You can count on the turnera to flower all year round but the delicate flowers only stay open for a few hours in the morning.

Last week, I bought two plants for my patio but I didn't get to see the flowers because of work. Today, I finally see them in full bloom. They really brighten up the garden.

While I was pottering about, I inspected some of my other 'delicate' plants as well. I always pray very hard when I grow tomatoes because they're so vulnerable to infestations.

I started off with 4 cherry tomato plants (from seeds) and now there are only 3 (photo above). Recently I found white spots beneath the leaves which I removed immediately. My previous attempts to grow tomatoes were never successful, so I'm hoping for a miracle this time.

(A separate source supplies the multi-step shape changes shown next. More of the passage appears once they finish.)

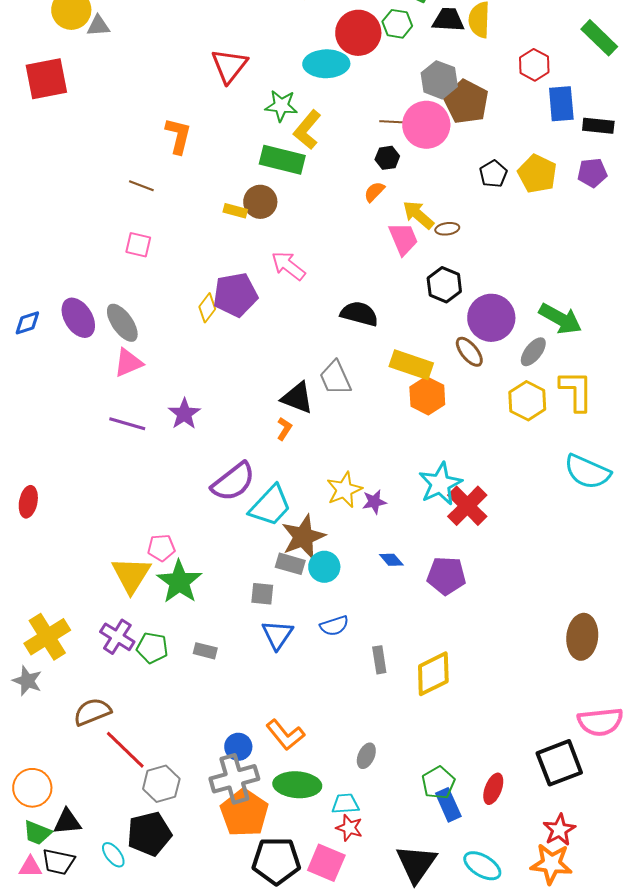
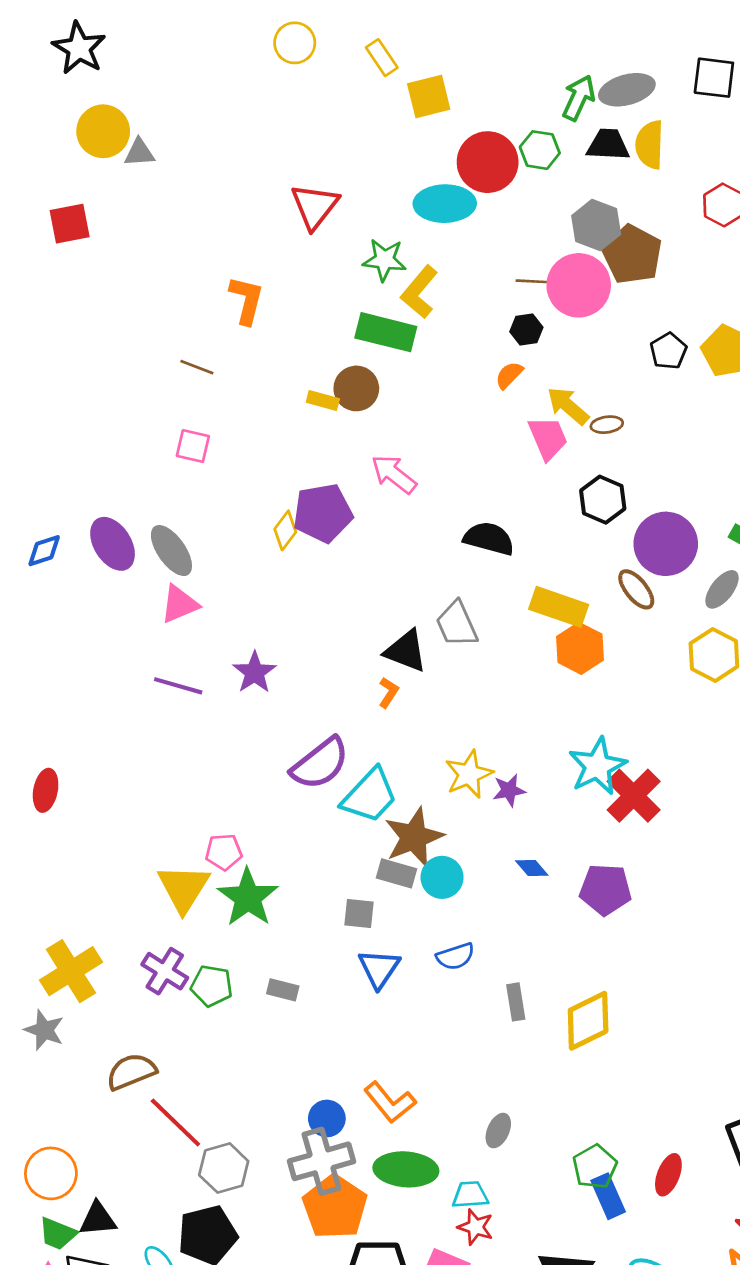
red square: (46, 79) -> (70, 224), size x0.7

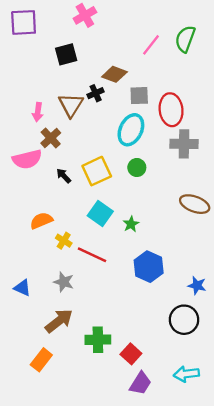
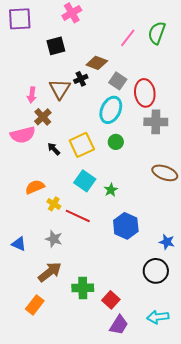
gray square: (139, 96) -> (118, 81), turned 36

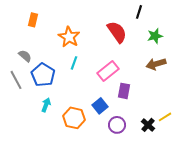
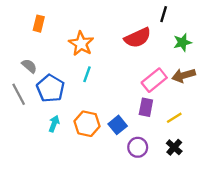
red semicircle: (117, 32) -> (138, 38), turned 100
pink rectangle: (108, 71) -> (154, 80), moved
yellow line: (165, 117) -> (174, 118), moved
orange hexagon: (74, 118) -> (87, 124), moved

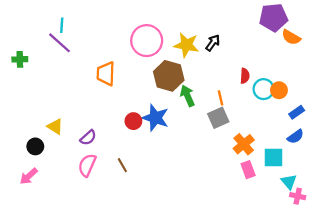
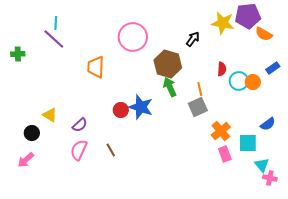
yellow star: (186, 45) -> (223, 23), moved
brown hexagon: (169, 76) -> (168, 64), moved
blue rectangle: (297, 112) -> (273, 68), moved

While propogating rosemary from stem cuttings seem easy enough, the success rate is not always high. I've done it many times and had seen some grow into healthy adults. The weather and soil play an important role. Rosemary prefers well drained soil and dry weather conditions. That said, we've been getting lots of rain lately but these two cuttings seem to be doing ok.

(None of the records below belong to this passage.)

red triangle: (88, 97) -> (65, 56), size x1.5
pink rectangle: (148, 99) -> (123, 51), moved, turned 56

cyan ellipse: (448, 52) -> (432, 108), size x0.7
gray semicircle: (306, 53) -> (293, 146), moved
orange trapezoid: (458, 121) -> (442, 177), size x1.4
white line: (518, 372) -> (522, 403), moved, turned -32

The basil I had sown from seeds are growing up nicely. I don't use often use basil in my dishes as the kids aren't very fond of the smell, but I like growing them in my patio.

Don't be discouraged yet. If there is one herb for dummies, Indian borage has to be the one. It's almost impossible to kill this one. Simply plonk one stem cutting into the soil and it'll not only survive, you can count on it to thrive. When it gets too tall, cut one part off and put it into the ground and you'll have two. Keep multiplying until you have a whole cluster. Then begin to wonder what to do with all that minty leaves.

It is an useful plant of course. Pick some leaves, wash and then boil in water. The resulting decoction can be taken to treat cough and asthma. The leaves may also be pounded and applied as a poultice on bites from insects. Finely chopped leaves can be used in fish and mutton curries as well.

9 comments:

  1. oh my oh my.. I'm green with envy.. I'm really looking forward to the dinner at your place because I've really got to learn from how you've managed to grow so many good things in your patio. My patio has partial sun and I don't seem to be able to grow any edibles at all!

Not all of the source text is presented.